For a long time, the Kasai region was considered relatively peaceful. But there have been violent outbreaks everywhere in the country. "The situation is drastic, President Kabila is making no effort to send his army to the crisis-ridden regions to protect the people, but instead to stir the conflict," said Gesine Ames from the Ecumenical Network of Central Africa.

Congolese President Joseph Kabila
Congolese President Joseph Kabila has been accused of wanting to cling to powerImage: picture alliance/AP Images/J. Bompengo

"The increasing trend of military-political alliances of groups that want to push for political change by force is also worrying," Ames told DW.
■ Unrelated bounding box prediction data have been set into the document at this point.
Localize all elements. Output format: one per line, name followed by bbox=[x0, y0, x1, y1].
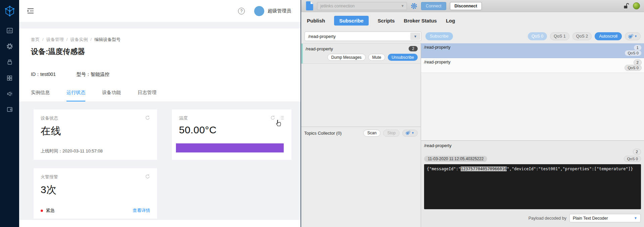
topic-bar: /read-property ▼ Subscribe QoS 0 QoS 1 Q… bbox=[301, 29, 644, 43]
sidebar-item-statistics[interactable] bbox=[6, 27, 13, 34]
tab-scripts[interactable]: Scripts bbox=[378, 18, 395, 24]
card-title: 火警报警 bbox=[41, 174, 145, 180]
payload-decoder-select[interactable]: Plain Text Decoder ▼ bbox=[569, 214, 641, 222]
fire-alarm-value: 3次 bbox=[41, 183, 150, 197]
detail-topic: /read-property bbox=[424, 143, 641, 148]
sidebar-item-devices[interactable] bbox=[6, 58, 13, 66]
refresh-icon[interactable] bbox=[145, 115, 150, 120]
mqtt-client-window: jetlinks connection ▼ Connect Disconnect… bbox=[301, 0, 644, 227]
app-header: ? 超级管理员 bbox=[19, 0, 301, 22]
sidebar-item-apps[interactable] bbox=[6, 74, 13, 82]
messages-column: /read-property 1 QoS 0 /read-property 2 … bbox=[421, 43, 644, 227]
device-usb-icon bbox=[6, 59, 13, 65]
mqtt-toolbar: jetlinks connection ▼ Connect Disconnect bbox=[301, 0, 644, 12]
message-topic: /read-property bbox=[424, 60, 641, 64]
device-status-value: 在线 bbox=[41, 124, 150, 138]
gears-icon bbox=[406, 131, 410, 135]
topics-collector-settings-button[interactable]: ▼ bbox=[402, 130, 418, 137]
tab-broker-status[interactable]: Broker Status bbox=[404, 18, 437, 24]
breadcrumb-separator: / bbox=[42, 37, 44, 42]
breadcrumb-separator: / bbox=[66, 37, 68, 42]
sidebar-item-settings[interactable] bbox=[6, 43, 13, 50]
temperature-bar bbox=[176, 143, 284, 152]
mqtt-tabs: Publish Subscribe Scripts Broker Status … bbox=[301, 12, 644, 29]
menu-collapse-button[interactable] bbox=[27, 8, 34, 14]
bottom-strip bbox=[19, 220, 301, 227]
payload-decoder-value: Plain Text Decoder bbox=[573, 216, 608, 221]
chevron-down-icon: ▼ bbox=[411, 131, 414, 135]
subscribe-settings-button[interactable]: ▼ bbox=[625, 32, 641, 40]
topic-input[interactable]: /read-property ▼ bbox=[305, 32, 421, 41]
connection-profile-select[interactable]: jetlinks connection ▼ bbox=[317, 2, 407, 10]
connection-status-light bbox=[633, 2, 640, 9]
page-body: 首页/设备管理/设备实例/编辑设备型号 设备:温度传感器 ID：test001 … bbox=[19, 22, 301, 227]
jetlinks-logo[interactable] bbox=[0, 0, 19, 22]
message-row[interactable]: /read-property 1 QoS 0 bbox=[421, 43, 644, 58]
tab-instance-info[interactable]: 实例信息 bbox=[31, 90, 50, 101]
avatar[interactable] bbox=[254, 6, 264, 16]
qos0-toggle[interactable]: QoS 0 bbox=[528, 32, 547, 40]
view-details-link[interactable]: 查看详情 bbox=[133, 208, 150, 214]
tab-device-functions[interactable]: 设备功能 bbox=[102, 90, 121, 101]
mute-button[interactable]: Mute bbox=[368, 54, 385, 61]
profile-document-icon[interactable] bbox=[306, 1, 313, 10]
unlocked-padlock-icon bbox=[624, 3, 629, 9]
sidebar-item-notifications[interactable] bbox=[6, 90, 13, 97]
breadcrumb-home[interactable]: 首页 bbox=[31, 37, 40, 42]
chevron-down-icon[interactable]: ▼ bbox=[410, 33, 420, 40]
qos1-toggle[interactable]: QoS 1 bbox=[550, 32, 569, 40]
payload-text: ","deviceId":"test001","properties":["te… bbox=[507, 167, 633, 171]
subscription-topic: /read-property bbox=[306, 46, 409, 51]
current-user-name: 超级管理员 bbox=[268, 8, 291, 14]
connect-button[interactable]: Connect bbox=[421, 2, 446, 10]
cube-logo-icon bbox=[4, 5, 16, 17]
scan-button[interactable]: Scan bbox=[363, 130, 380, 137]
megaphone-icon bbox=[6, 90, 13, 97]
message-list: /read-property 1 QoS 0 /read-property 2 … bbox=[421, 43, 644, 140]
breadcrumb-separator: / bbox=[90, 37, 92, 42]
help-icon[interactable]: ? bbox=[238, 8, 245, 14]
tab-subscribe[interactable]: Subscribe bbox=[334, 16, 369, 26]
breadcrumb-current: 编辑设备型号 bbox=[94, 37, 121, 42]
breadcrumb-device-instance[interactable]: 设备实例 bbox=[70, 37, 88, 42]
menu-fold-icon bbox=[27, 8, 34, 14]
breadcrumb-device-management[interactable]: 设备管理 bbox=[46, 37, 64, 42]
card-title: 设备状态 bbox=[41, 115, 145, 121]
detail-qos-tag: QoS 0 bbox=[624, 156, 641, 162]
stop-button[interactable]: Stop bbox=[383, 130, 400, 137]
disconnect-button[interactable]: Disconnect bbox=[450, 2, 482, 10]
message-qos-tag: QoS 0 bbox=[625, 65, 642, 71]
unsubscribe-button[interactable]: Unsubscribe bbox=[388, 54, 418, 61]
refresh-icon[interactable] bbox=[270, 115, 275, 120]
jetlinks-main: ? 超级管理员 首页/设备管理/设备实例/编辑设备型号 设备:温度传感器 ID：… bbox=[19, 0, 301, 227]
tab-running-status[interactable]: 运行状态 bbox=[66, 90, 85, 101]
subscription-color-strip bbox=[301, 44, 303, 63]
tab-publish[interactable]: Publish bbox=[307, 18, 325, 24]
temperature-value: 50.00°C bbox=[179, 124, 284, 136]
payload-viewer[interactable]: {"messageId":"1237577040570966016","devi… bbox=[424, 164, 641, 209]
bar-chart-icon bbox=[6, 27, 13, 34]
gear-icon bbox=[6, 43, 13, 50]
detail-timestamp: 11-03-2020 11:12:05.40325222 bbox=[424, 156, 487, 162]
gears-icon bbox=[628, 34, 633, 39]
message-row[interactable]: /read-property 2 QoS 0 bbox=[421, 58, 644, 73]
refresh-icon[interactable] bbox=[145, 174, 150, 179]
alarm-severity: 紧急 bbox=[46, 208, 133, 214]
tab-log-management[interactable]: 日志管理 bbox=[138, 90, 156, 101]
page-title: 设备:温度传感器 bbox=[31, 47, 288, 57]
connection-settings-gear-icon[interactable] bbox=[411, 3, 417, 9]
list-icon[interactable] bbox=[279, 115, 284, 120]
subscription-item[interactable]: /read-property 2 Dump Messages Mute Unsu… bbox=[301, 43, 421, 64]
subscribe-button[interactable]: Subscribe bbox=[425, 32, 453, 40]
tab-log[interactable]: Log bbox=[446, 18, 455, 24]
detail-index-badge: 2 bbox=[633, 149, 641, 155]
wallet-icon bbox=[6, 106, 13, 113]
decoder-label: Payload decoded by bbox=[528, 216, 566, 221]
dump-messages-button[interactable]: Dump Messages bbox=[327, 54, 366, 61]
device-status-card: 设备状态 在线 上线时间：2020-03-11 10 bbox=[34, 109, 157, 160]
sidebar-item-records[interactable] bbox=[6, 106, 13, 113]
autoscroll-toggle[interactable]: Autoscroll bbox=[595, 32, 622, 40]
fire-alarm-card: 火警报警 3次 紧 bbox=[34, 168, 157, 219]
qos2-toggle[interactable]: QoS 2 bbox=[572, 32, 592, 40]
decoder-footer: Payload decoded by Plain Text Decoder ▼ bbox=[421, 209, 644, 227]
According to Clark, the crisis is directly connected to whether President Kabila will try to run for a third term and whether he will stick to his promise of holding the presidential elections at the end of this year.  "The longer there is uncertainty on these issues, the more there will be instability in the east," Clark said.

Church abandons peace talks

The political crisis has also escalated in the capital, Kinshasa. There were riots on Tuesday after negotiations between the government and the opposition broke down. The Catholic Church has been mediating to find a peaceful resolution to the conflict in the country. But it recently gave up. The Archbishop of Kinshasa, Marcel Utembi, blamed a lack of sincere political will and inaptitude on the part of some politicians.

Congolese Archbishop Marcel Utembi.
The Congolese Catholic church has regretted the lack of political will from leadersImage: Getty Images/AFP/J. D. Kannah

"Normally, pressure from Congolese religious groups is quite strong and has an impact," Natalie Ansorg, an associate at the GIGA Institute of African Affairs in Hamburg, told DW. "But at the moment, the situation is hopeless," Ansorg said.

On Friday, the UN Security Council is scheduled to vote on a resolution to extend the mandate of its MONUSCO peacekeeping mission. MONUSCO is the UN's biggest mission and has a 22,400 strong-staff including 17,000 blue helmets as well as over 1,350 police.

The mission is also the UN's costliest with a budget of $1.2 billion (1.1 billion euros). Niki Haley, the US ambassador to the UN criticized the UN for "partnering with a corrupt government in Congo." She has called for a large cut in MONUSCO's budget. Haley said the peacekeeping mission in DRC can be reduced tremendously.

MONUSCO's tainted mission

DRC expert Phil Clark said MONUSCO's overall record in terms of protecting civilians was poor. "The UN has consistently failed to protect them from the Congolese armed forces and other armed rebel groups," Clark said.

A guard stands at the entrance to the UN peacekeeping force in DRC as a woman walks by.
MONUSCO could see its troops reduced by at least seven percent by the UNImage: picture-alliance/dpa/M. Kappeler

Clark said, while it was an important moment for the peacekeeping mission's mandate to be renewed, there is also a need to have a serious conversation about how to make it an effective peacekeeping mission "so that it can ultimately live up to its mandate of protecting Congolese civilians."

The relationship between MONUSCO and the Congolese government has always fluctuated. Whereas in the past the relationship was somewhat close, at the moment, the peacekeeping mission has become increasingly vocal about atrocities committed by Kabila's government.